Drei Windräder sollen nahe der künftigen A 49 bei Rommershausen entstehen

Rommershausen. Irritation herrscht darüber, dass die Informationsveranstaltung dazu auf die Zeit nach der Kommunalwahl verschoben wurde.

Während rund um Mengsberg und Ottrau die Rodungen für Windkraftanlagen zum Teil zu Kritik führen, wird auch in Schwalmstadt-Rommershausen der Bau von Windrädern vorbereitet - und das recht unbeachtet von den meisten Schwalmstädtern.

Das ist jedenfalls die Ansicht von Egon Knieling, der seit 2011 der Ortsvorsteher Rommershausens ist. Er hat kein Verständnis dafür, dass der geplante Bau der Anlagen praktisch kein Thema sei. Zuletzt ärgerte es ihn, dass eine angesetzte Informationsveranstaltung darüber verschoben wurde. Ihm sei zu Ohren gekommen, dass es erst nach den Kommunalwahlen am kommenden Sonntag Näheres zum Thema geben soll.

Das dementieren die Energiegenossenschaft Schwalm-Knüll und die Stadt Schwalmstadt. Doch wer nun wirklich die zunächst für den 4. Februar angesetzte Infoveranstaltung abgesagt hat, ist so genau nicht herauszufinden.

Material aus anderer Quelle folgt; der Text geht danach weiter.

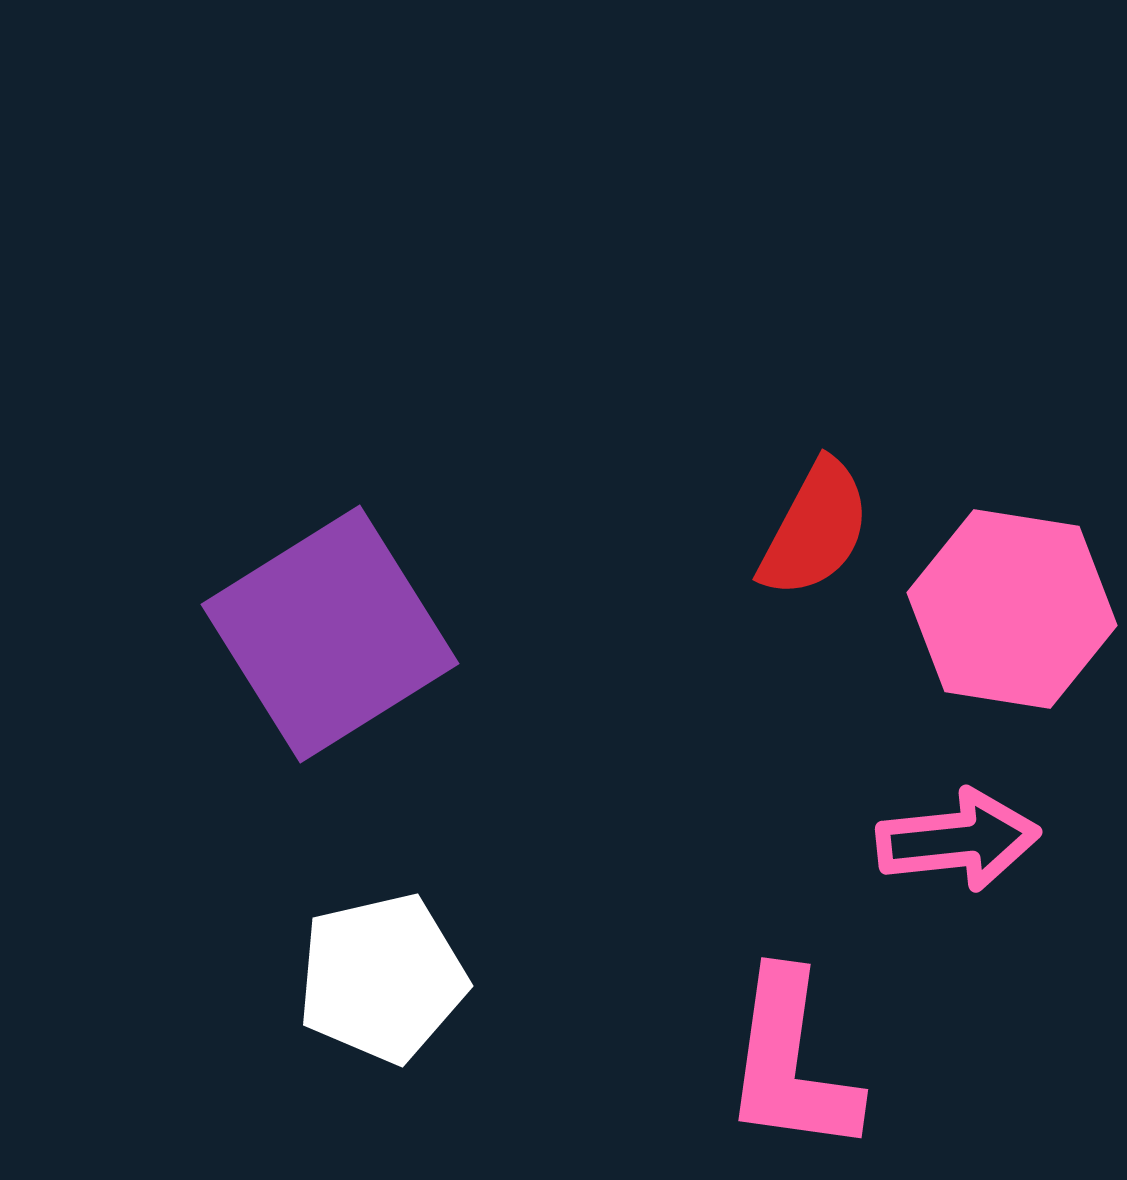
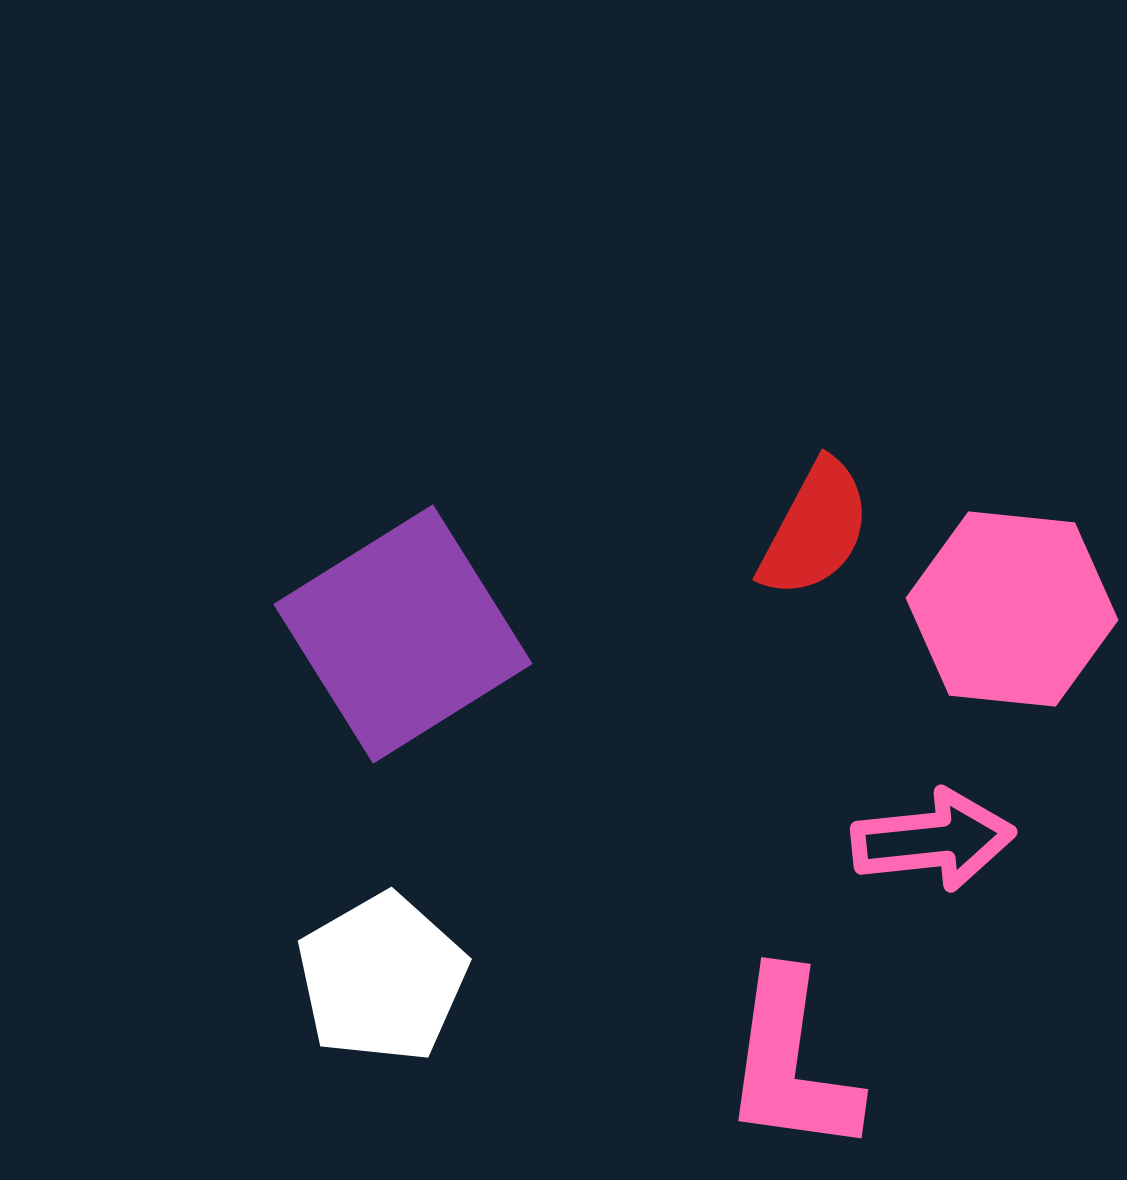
pink hexagon: rotated 3 degrees counterclockwise
purple square: moved 73 px right
pink arrow: moved 25 px left
white pentagon: rotated 17 degrees counterclockwise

Dr. Brigitte Buhse vom Vorstand der Energiegenossenschaft sagte der HNA auf Nachfrage, die Stadt habe den Termin mit Hinblick auf den Wahltag abgesagt.

Der Erste Stadtrat Detlef Schwierzeck hat aber eine andere Lesart. Er erklärte gegenüber unserer Zeitung: „Der ursprüngliche Termin am 4. Februar wurde von der Energiegenossenschaft abgesagt. [...] Die Stadt hat diesen Termin nicht abgesagt, sondern nur darauf hingewiesen, dass durch die Kommunalwahl am 6. März erst Ende Mai mit neuen Ortsbeiräten und Ausschüssen gerechnet werden kann.“

Schwierzeck erläuterte zum Sachstand, dass schon Mitte Oktober vorigen Jahres durch Bürgermeister Dr. Näser in der Stadtverordnetensitzung über den geplanten Bau von drei Windkraftanlagen im Bereich „Alte Eiche“ (Rommershausen, Fläche HR 040 gemäß Entwurf Teilregionalplan Windenergie) berichtet wurde.

Die Energiegenossenschaft habe die Fläche in Zusammenarbeit mit der EAM Natur beplant, es fänden entsprechende Gespräche mit den Waldinteressenten statt.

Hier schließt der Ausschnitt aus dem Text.